63. The wine cooler bottles were in the car that Plaintiff observed, but not in Mr. Foster's Honda at the park. Mr. Foster's Honda arrived at the park after Plaintiff had left.
64. Soon after his April 15th, 1994 interview with MONROE, radio talk-show host G. Gordon Liddy requested Plaintiff to appear for an on-air interview. In compliance with MONROE's request, Plaintiff declined.
65. In early May of 1994, MONROE telephoned Plaintiff at his Virginia residence and requested a second in-person interview. Plaintiff agreed. The two scheduled a meeting for 10:00 a.m., May 11th, 1994.
66. On May 10, 1994, the night before his second interview with MONROE, Plaintiff was driving his 1979 refurbished Peugeot 504 eastbound on Constitution Avenue, NW, accompanied by three adult passengers, one gentleman and two ladies. It was about 10:30 p.m. Defendant Scott Jeffrey BICKETT drove a 1988 Oldsmobile with Illinois license plates, accompanied by adult two male passengers, and was tailgating Plaintiff for about three blocks. Plaintiff, driving slowly and looking for a parking space, approached the intersection of 21st Street, saw a vacant parking spot, put on his directional, and stopped just past the spot. BICKETT pulled into the spot. Plaintiff got out of his car and said to BICKETT, "I was gonna park there." BICKETT said two words, then walked away, accompanied by the two other males who were passengers in the Oldsmobile. There was no other conversation between the occupants of Plaintiff's car and the occupants of BICKETT's car.

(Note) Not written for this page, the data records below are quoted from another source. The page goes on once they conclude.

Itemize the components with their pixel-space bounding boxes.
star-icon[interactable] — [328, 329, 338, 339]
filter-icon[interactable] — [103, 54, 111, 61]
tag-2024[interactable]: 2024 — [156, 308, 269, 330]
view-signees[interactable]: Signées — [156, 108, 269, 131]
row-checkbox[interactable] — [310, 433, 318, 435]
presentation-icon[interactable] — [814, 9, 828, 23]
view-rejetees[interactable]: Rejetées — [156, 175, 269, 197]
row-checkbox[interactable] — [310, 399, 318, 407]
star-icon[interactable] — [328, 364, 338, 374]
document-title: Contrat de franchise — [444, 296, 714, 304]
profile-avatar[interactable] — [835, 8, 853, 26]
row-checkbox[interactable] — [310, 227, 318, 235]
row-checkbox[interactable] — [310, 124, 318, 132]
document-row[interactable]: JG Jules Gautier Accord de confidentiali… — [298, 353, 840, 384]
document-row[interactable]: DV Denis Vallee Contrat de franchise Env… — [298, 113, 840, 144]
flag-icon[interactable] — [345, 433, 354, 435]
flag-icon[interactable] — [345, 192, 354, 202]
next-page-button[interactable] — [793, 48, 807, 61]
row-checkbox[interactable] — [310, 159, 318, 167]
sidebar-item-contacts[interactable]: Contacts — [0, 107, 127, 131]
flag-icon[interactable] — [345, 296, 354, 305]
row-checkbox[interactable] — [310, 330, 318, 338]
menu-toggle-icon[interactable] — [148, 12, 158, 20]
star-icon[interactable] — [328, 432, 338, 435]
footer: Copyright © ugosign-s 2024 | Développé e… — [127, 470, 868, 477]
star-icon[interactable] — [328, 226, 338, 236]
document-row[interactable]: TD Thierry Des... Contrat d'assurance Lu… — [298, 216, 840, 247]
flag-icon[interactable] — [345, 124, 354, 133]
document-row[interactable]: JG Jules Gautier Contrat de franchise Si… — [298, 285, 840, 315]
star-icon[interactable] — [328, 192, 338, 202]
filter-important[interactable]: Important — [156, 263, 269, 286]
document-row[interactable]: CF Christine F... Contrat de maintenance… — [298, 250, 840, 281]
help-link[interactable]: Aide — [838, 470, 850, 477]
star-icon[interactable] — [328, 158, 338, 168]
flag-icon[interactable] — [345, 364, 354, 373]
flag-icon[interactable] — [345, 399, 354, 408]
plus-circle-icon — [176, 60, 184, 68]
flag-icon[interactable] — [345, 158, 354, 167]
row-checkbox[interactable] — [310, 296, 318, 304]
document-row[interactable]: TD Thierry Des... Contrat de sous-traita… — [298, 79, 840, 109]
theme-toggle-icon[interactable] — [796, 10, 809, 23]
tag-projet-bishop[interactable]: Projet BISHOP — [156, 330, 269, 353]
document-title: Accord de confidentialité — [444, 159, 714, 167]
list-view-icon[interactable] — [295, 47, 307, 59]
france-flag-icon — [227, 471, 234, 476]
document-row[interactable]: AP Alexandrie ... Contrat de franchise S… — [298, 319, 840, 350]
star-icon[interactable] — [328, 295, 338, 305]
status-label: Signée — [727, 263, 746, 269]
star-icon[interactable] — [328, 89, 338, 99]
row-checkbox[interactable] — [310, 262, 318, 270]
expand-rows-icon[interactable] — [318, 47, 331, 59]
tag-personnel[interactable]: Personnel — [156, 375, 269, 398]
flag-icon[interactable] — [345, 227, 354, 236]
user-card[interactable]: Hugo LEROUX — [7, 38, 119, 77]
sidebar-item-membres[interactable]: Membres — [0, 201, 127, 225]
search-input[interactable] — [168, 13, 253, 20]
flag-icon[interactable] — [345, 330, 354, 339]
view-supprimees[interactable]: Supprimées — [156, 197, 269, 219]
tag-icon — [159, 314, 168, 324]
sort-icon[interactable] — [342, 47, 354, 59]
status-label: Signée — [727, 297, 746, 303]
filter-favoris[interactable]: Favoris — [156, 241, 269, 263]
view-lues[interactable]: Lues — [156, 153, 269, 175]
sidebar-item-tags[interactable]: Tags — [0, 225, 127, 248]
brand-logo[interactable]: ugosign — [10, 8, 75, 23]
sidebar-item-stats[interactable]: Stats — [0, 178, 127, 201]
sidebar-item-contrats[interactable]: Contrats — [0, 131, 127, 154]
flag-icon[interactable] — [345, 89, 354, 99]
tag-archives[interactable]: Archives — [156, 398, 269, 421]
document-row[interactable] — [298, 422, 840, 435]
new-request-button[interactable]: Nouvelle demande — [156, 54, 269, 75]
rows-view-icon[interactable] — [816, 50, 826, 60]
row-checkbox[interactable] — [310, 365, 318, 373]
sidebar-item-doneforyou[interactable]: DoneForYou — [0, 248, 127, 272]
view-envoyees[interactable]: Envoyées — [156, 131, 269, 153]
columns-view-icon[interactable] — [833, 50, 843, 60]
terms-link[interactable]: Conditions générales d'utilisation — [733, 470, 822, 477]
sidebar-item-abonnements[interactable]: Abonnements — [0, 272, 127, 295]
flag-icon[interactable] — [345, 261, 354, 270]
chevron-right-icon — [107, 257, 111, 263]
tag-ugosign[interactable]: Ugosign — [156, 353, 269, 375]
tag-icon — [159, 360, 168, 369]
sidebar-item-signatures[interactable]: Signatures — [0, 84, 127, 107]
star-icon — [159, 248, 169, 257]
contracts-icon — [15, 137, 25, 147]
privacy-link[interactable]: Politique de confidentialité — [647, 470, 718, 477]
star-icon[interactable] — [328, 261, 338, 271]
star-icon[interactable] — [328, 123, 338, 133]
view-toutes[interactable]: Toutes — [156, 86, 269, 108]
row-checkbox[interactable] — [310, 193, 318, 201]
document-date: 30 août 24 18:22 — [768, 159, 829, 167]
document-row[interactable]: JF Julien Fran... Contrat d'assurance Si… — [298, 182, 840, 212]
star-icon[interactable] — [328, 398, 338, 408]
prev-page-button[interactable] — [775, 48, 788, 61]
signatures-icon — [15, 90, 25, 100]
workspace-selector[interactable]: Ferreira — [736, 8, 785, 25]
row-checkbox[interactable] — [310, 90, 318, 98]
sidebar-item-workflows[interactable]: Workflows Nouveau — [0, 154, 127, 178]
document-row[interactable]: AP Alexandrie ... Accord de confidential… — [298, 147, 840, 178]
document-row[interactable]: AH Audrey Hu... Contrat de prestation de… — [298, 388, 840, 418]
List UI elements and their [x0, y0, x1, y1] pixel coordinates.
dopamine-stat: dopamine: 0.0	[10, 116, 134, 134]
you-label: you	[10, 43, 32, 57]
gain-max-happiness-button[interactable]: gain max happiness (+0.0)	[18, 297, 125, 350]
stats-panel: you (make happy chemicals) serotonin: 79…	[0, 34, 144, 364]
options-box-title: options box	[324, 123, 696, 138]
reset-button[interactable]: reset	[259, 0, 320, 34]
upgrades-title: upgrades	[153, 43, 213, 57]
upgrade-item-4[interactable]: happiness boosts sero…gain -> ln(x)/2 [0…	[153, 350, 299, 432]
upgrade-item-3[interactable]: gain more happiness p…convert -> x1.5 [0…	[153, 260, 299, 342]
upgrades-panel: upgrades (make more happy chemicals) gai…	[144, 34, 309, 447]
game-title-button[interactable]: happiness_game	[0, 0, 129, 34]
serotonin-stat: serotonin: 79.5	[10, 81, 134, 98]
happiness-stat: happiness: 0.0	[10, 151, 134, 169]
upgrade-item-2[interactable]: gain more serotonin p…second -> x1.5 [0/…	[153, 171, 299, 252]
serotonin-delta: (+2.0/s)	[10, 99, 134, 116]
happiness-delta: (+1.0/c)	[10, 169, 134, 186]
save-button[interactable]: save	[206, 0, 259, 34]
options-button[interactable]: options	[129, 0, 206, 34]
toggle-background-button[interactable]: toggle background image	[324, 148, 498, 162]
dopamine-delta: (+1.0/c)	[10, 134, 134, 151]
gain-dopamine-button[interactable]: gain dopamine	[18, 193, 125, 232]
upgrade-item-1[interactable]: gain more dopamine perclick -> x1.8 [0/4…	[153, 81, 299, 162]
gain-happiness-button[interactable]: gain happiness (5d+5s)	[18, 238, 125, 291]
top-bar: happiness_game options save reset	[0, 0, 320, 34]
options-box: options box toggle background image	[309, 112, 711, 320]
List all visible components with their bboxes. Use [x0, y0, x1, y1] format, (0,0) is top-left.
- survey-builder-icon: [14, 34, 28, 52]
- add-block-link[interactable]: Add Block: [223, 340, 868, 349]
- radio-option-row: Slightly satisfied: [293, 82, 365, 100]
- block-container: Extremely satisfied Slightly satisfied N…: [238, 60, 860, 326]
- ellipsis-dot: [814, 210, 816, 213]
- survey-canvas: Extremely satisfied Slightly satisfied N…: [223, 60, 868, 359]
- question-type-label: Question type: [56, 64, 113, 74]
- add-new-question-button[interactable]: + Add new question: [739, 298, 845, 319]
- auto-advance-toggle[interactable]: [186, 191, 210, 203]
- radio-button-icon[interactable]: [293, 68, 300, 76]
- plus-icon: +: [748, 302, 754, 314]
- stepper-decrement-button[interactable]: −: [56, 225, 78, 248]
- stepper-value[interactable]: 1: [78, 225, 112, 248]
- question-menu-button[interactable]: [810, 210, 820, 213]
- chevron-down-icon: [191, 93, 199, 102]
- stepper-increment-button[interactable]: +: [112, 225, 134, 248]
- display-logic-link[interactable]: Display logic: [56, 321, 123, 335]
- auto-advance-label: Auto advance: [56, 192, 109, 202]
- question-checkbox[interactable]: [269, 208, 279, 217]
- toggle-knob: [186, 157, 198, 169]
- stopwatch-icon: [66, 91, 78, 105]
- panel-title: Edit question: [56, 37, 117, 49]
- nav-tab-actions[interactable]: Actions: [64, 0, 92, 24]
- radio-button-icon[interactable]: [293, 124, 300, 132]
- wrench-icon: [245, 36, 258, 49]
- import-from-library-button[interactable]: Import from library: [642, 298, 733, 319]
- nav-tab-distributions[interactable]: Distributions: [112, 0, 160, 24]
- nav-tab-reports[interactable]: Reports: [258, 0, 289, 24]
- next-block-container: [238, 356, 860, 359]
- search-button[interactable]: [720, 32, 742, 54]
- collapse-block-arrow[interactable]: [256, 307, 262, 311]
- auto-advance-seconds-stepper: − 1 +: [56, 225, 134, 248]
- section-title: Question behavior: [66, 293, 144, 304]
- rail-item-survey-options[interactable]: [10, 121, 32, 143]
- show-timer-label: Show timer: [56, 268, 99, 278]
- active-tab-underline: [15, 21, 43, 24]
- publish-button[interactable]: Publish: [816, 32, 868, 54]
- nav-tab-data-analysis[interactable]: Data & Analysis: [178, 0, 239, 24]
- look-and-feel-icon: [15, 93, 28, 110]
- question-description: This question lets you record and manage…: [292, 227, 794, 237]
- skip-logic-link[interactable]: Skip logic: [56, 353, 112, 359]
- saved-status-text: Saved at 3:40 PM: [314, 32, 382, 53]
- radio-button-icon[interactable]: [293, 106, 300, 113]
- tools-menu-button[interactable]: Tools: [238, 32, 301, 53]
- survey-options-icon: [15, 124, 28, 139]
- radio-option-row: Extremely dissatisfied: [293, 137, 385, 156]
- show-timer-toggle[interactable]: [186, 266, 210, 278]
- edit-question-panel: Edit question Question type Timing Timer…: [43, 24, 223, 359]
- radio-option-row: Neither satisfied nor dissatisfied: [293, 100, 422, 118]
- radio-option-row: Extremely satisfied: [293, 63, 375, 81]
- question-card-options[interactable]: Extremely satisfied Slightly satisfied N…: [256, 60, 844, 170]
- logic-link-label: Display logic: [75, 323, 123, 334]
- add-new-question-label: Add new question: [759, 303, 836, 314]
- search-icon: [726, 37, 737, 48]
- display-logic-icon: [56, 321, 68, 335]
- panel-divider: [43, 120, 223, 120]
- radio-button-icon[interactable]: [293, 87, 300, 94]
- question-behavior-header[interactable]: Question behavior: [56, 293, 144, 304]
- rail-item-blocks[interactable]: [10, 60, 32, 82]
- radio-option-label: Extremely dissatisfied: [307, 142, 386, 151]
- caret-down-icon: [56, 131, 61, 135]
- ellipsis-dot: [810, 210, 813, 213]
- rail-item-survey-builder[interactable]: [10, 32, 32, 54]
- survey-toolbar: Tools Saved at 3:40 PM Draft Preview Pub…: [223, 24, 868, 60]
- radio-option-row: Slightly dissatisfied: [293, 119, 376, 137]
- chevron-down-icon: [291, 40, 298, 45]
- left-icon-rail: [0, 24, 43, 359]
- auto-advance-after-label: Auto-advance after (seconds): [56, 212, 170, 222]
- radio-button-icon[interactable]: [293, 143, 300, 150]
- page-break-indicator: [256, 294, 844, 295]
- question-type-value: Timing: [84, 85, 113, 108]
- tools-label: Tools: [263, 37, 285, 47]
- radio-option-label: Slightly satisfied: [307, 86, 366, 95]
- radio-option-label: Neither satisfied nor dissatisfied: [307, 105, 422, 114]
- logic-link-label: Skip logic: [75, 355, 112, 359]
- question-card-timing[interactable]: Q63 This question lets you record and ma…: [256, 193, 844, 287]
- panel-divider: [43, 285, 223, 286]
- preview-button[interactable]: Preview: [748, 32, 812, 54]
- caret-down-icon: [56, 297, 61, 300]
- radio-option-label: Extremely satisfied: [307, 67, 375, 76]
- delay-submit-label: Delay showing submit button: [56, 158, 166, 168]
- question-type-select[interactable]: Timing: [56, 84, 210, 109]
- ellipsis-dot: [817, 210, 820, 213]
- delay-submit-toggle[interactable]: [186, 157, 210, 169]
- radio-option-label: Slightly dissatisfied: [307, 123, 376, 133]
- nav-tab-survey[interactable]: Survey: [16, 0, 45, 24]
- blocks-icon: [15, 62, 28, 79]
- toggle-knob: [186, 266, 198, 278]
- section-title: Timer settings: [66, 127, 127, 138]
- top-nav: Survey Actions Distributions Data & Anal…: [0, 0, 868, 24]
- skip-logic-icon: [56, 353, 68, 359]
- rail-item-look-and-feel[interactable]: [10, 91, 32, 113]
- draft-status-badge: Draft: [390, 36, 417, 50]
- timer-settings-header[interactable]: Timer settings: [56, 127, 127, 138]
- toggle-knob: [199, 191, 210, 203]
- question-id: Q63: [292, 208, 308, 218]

67. Plaintiff parked his car in front of BICKETT's, then left with his companions.
68. Immediately upon Plaintiff's vacating the area, BICKETT returned to the scene, took a tire iron from his Oldsmobile, smashed the Peugeot's four headlights, both taillights and struck the radiator with sufficient force to put a whole in it, causing over $3,700 in damages to Plaintiff's Peugeot.
69. About fifteen minutes after he had left his Peugeot, Plaintiff returned to where it was parked. A limousine driver, who is a retired District of Columbia Metropolitan Police Department captain, who had had witnessed the incident, told Plaintiff and Park Police Officers Hammond and McIntyre who had arrived by that time what BICKETT had done, and provided the Oldsmobile's license plate number. Park Police assigned the case incident number 021327.
70. Plaintiff reasonably believes and therefore avers that BICKETT is employment by the Department of Defense with a Sensitive Compartmented Information security clearance, and that BICKETT has been briefed at FBI headquarters and has served at the direction of FBI personnel, as alleged above. Accordingly, Plaintiff alleges that BICKETT's wrongful conduct was at the direction of FBI personnel. The purpose of BICKETT's having committed these violent actions toward Plaintiff late in the evening before the morning of Plaintiff's second scheduled interview with MONROE was to cause Plaintiff to be in a deteriorated emotional state while being interviewed by MONROE. The conspirators sought to make Plaintiff more vulnerable to being manipulated by MONROE's haranguing to obtain from Plaintiff the sought-after admission that the Arkansas Honda Plaintiff saw in the park could have been Mr. Foster's 1989 year model Honda.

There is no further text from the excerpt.